Le bfcache est-il un facteur de classement ? Non. C’est l’affirmation défendable et différenciante. La documentation de Google sur le classement Core Web Vitals ne mentionne pas du tout le bfcache. La chaîne d’influence honnête est : éligibilité au bfcache → meilleurs chiffres CWV de terrain (surtout LCP/CLS) sur les navigations arrière/ avant → Core Web Vitals est l’un des signaux « expérience de page » parmi ceux que Google dit alignés sur les éléments déjà valorisés par ses systèmes de classement. C’est une affirmation beaucoup plus faible et précise que « le bfcache améliore le classement » — et c’est celle que les contenus concurrents devraient formuler avec plus de soin. Le bfcache est aussi, correctement, une fonction du moteur de rendu, pas du robot : il n’a rien à voir avec l’exploration de vos pages par Googlebot ou Bingbot ; il n’existe donc pas de « point de vue de Bing sur le bfcache pour le SEO » comparable aux informations sur robots.txt ou les sitemaps.

SPA et navigations douces. Le bfcache fonctionne avec les véritables navigations et événements d’historique du navigateur. Le changement d’itinéraire « doux » côté client d’une application monopage (un échange de vue piloté par JS qui ne déclenche pas une vraie navigation du navigateur) n’est pas un événement bfcache et ne reçoit pas le même traitement.
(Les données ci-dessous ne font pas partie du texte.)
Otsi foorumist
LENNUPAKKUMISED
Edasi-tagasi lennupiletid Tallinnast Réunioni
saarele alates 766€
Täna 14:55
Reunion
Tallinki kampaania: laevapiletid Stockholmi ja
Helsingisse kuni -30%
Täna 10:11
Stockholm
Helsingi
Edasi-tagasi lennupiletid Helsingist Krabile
Les tentatives de certains outils RUM pour attribuer les Core Web Vitals aux navigations douces peuvent créer des écarts de mesure entre CrUX et RUM — un point à signaler lors de l’audit d’un site construit avec un framework JS.

Quelle est la fréquence des bloqueurs bfcache dans le monde réel ?

Le Web Almanac de HTTP Archive suit ce sujet, qui évolue encore : ce ne sont pas de vieilles nouvelles définitives. Dans l’édition 2022, au moins ~22 % des pages mobiles étaient inéligibles au bfcache selon les seuls critères unload et no-store. Depuis, l’utilisation des gestionnaires unload diminue dans les différentes catégories de sites et d’appareils ; en revanche, celle de Cache-Control: no-store a augmenté (le chapitre 2025 l’estime à environ 23 % des sites, contre ~21 % en 2024, en partie à cause des expériences authentifiées/ personnalisées plus nombreuses et d’exigences de conformité plus strictes).

Le constat contre-intuitif mérite d’être cité : les sites plus grands et à fort trafic bloquent proportionnellement davantage leur propre bfcache. Parmi les 1 000 premiers sites, environ 28 % des pages desktop et 20 % des pages mobiles utilisent encore des gestionnaires unload, contre seulement ~11 % sur desktop et ~10 % sur mobile pour tous les sites — souvent parce que les grands sites portent davantage de code analytique ancien et dépendant de unload. Les sites qui ont le plus de trafic Back/Forward à perdre sont souvent ceux qui se mettent encore eux-mêmes en difficulté.

Où cela s’insère

Le bfcache est l’un des leviers de performance de ce cluster. Son bénéfice apparaît dans les données de terrain Core Web Vitals, plus précisément dans Cumulative Layout Shift et Largest Contentful Paint, puisqu’une page restaurée se réaffiche instantanément sans nouveau calcul de mise en page. Il se distingue du cache, qui stocke des fichiers plutôt qu’un instantané de page vivante, même si les deux utilisent l’en-tête Cache-Control. Il n’existe pas de lien direct avec Interaction to Next Paint, et je ne vais pas en forcer un.